In our early experience, SPR-TAMIS is a safe and feasible surgery for selected early stage rectal cancers, offering enhanced visualization and stable maneuverability transanally. This platform may have potential advantages for the excision of larger or more proximal lesions.
经肛门微创手术(TAMIS)广泛用于直肠病变切除。机器人辅助 TA TAMIS(R-TAMIS)可能改善手术的人体工程学。达芬奇单端口(SP)机器人的引入,专为腔内手术设计,带来了新的可能性。我们的主要目的是评估直肠肿瘤切除中经肛门单端口机器人 TAMIS(SPR-TAMIS)的技术和肿瘤学可行性和疗效。次要目的是分析围手术期结果。

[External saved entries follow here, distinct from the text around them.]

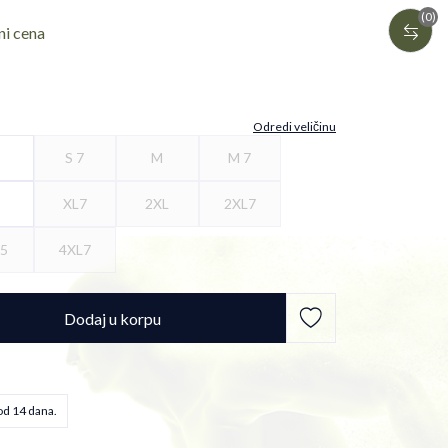
(0)
ni cena
Odredi veličinu
S 7
M
M 7
L
XL7
2XL
2XL7
L5
4XL7
Dodaj u korpu
od 14 dana.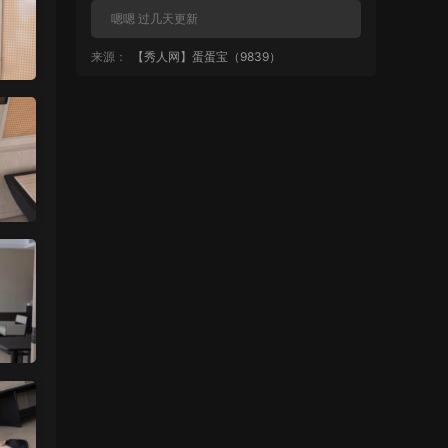
嗯嗯 过几天更新
来源：
【秀人网】蛋蛋宝（9839）
中国狼友 • 1天前
再更点清妙
来源：
【秀人网】蛋蛋宝（9839）
魅影画廊
• 1天前
蛋蛋宝大尺度套图还是挺多的 秀人网系列
就是这样 不会全漏
来源：
【秀人网】蛋蛋宝（9839）
麦当1号 • 1天前
都不给看？
来源：
【秀人网】蛋蛋宝（9839）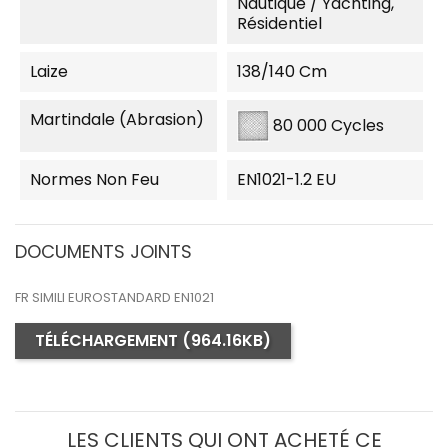
Nautique / Yachting,
Résidentiel
Laize
138/140 Cm
Martindale (Abrasion)
80 000 Cycles
Normes Non Feu
EN1021-1.2 EU
DOCUMENTS JOINTS
FR SIMILI EUROSTANDARD EN1021
TÉLÉCHARGEMENT (964.16KB)
LES CLIENTS QUI ONT ACHETÉ CE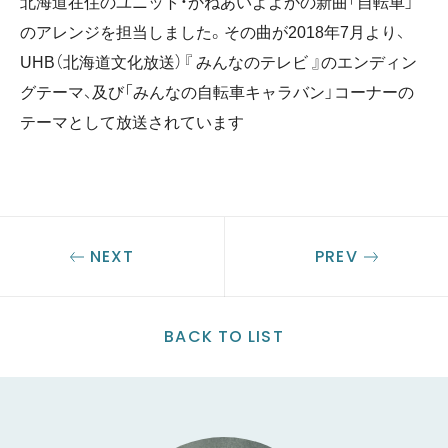
北海道在住のユニット・かねあいよよかの新曲「自転車」
のアレンジを担当しました。その曲が2018年7月より、
UHB（北海道文化放送）『 みんなのテレビ 』のエンディン
グテーマ、及び「みんなの自転車キャラバン」コーナーの
テーマとして放送されています
NEXT
PREV
BACK TO LIST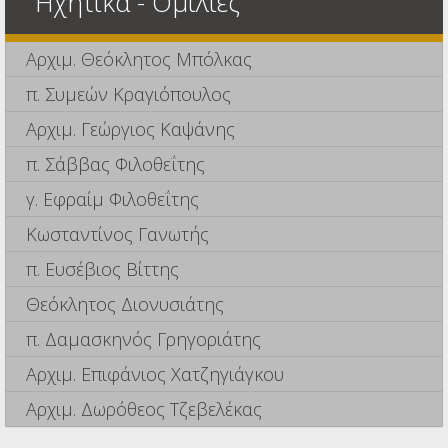
Ηχητικά - Ομιλίες
Αρχιμ. Θεόκλητος Μπόλκας
π. Συμεών Κραγιόπουλος
Αρχιμ. Γεώργιος Καψάνης
π. Σάββας Φιλοθεΐτης
γ. Εφραίμ Φιλοθεΐτης
Κωσταντίνος Γανωτής
π. Ευσέβιος Βίττης
Θεόκλητος Διονυσιάτης
π. Δαμασκηνός Γρηγοριάτης
Αρχιμ. Επιφάνιος Χατζηγιάγκου
Αρχιμ. Δωρόθεος Τζεβελέκας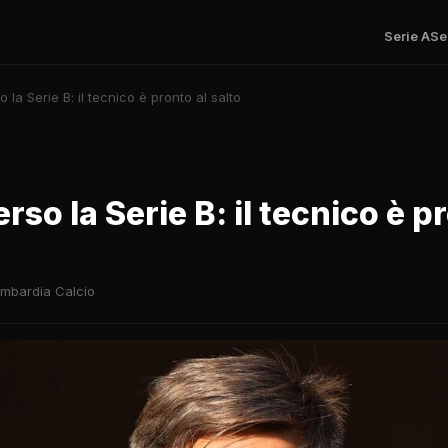
Serie A
Se
 la Serie B: il tecnico è pronto al salto
rso la Serie B: il tecnico è p
mbardia Calcio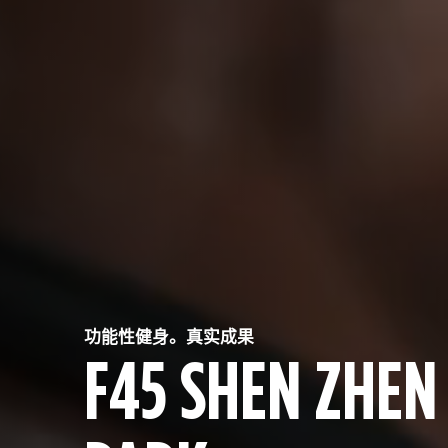
功能性健身。真实成果
F45 SHEN ZHEN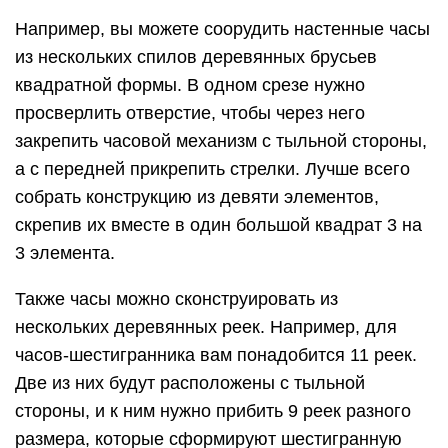
Например, вы можете соорудить настенные часы
из нескольких спилов деревянных брусьев
квадратной формы. В одном срезе нужно
просверлить отверстие, чтобы через него
закрепить часовой механизм с тыльной стороны,
а с передней прикрепить стрелки. Лучше всего
собрать конструкцию из девяти элементов,
скрепив их вместе в один большой квадрат 3 на
3 элемента.
Также часы можно сконструировать из
нескольких деревянных реек. Например, для
часов-шестигранника вам понадобится 11 реек.
Две из них будут расположены с тыльной
стороны, и к ним нужно прибить 9 реек разного
размера, которые сформируют шестигранную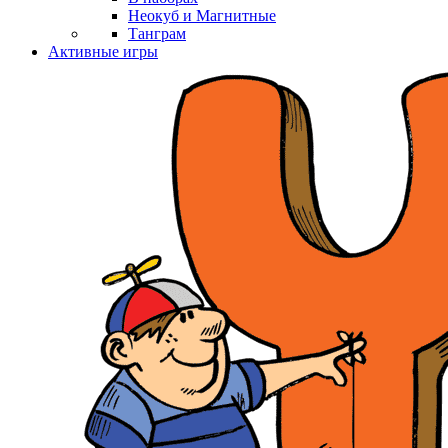
Неокуб и Магнитные
Танграм
Активные игры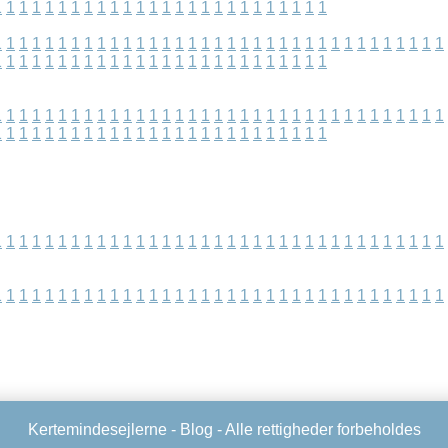
1
1
1
1
1
1
1
1
1
1
1
1
1
1
1
1
1
1
1
1
1
1
1
1
1
1
1
1
1
1
1
1
1
1
1
1
1
1
1
1
1
1
1
1
1
1
1
1
1
1
1
1
1
1
1
1
1
1
1
1
1
1
1
1
1
1
1
1
1
1
1
1
1
1
1
1
1
1
1
1
1
1
1
1
1
1
1
1
1
1
1
1
1
1
1
1
1
1
1
1
1
1
1
1
1
1
1
1
1
1
1
1
1
1
1
1
1
1
1
1
1
1
1
1
1
1
1
1
1
1
1
1
1
1
1
1
1
1
1
1
1
1
1
1
1
1
1
1
1
1
1
1
1
1
1
1
1
1
1
1
1
1
1
1
1
1
1
1
1
1
1
1
1
1
1
1
1
1
1
1
1
1
1
1
1
1
1
1
1
1
1
1
1
1
1
1
1
1
1
1
1
1
1
1
1
1
1
1
1
1
1
1
1
1
1
1
1
1
Kertemindesejlerne -
Blog
- Alle rettigheder forbeholdes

我们纳入了 2021 年 4 月至 2023 年 2 月期间连续 14 例接受 SPR-TAMIS 的直肠癌患者。收集患者数据、手术细节和临床结果数据,以评估 SPR-TAMIS 的安全性和可行性。
中位参与者年龄为 72 岁,所有病例均无标本碎裂进行全层切除。肿瘤直径中位数为 2.7cm,位于距肛门 10cm 近端和 7cm 远端之间。93%的病例获得阴性切缘,1 例需要进一步切除。中位手术时间为 175 分钟,中位住院时间为 5 天。无病例需要从 SPR-TAMIS 转为腹腔镜或传统经肛门切除。无死亡或重大术后并发症发生;然而,1 例患者(7.1%)发生切口裂开(Clavien-Dindo 分级 I)的轻微并发症。24 个月随访期间无复发。
在我们的早期经验中,SPR-TAMIS 是一种安全可行的手术,适用于选择的早期直肠癌,提供了更好的经肛门可视化和稳定的操作能力。该平台对于切除更大或更靠近近端的病变可能具有潜在优势。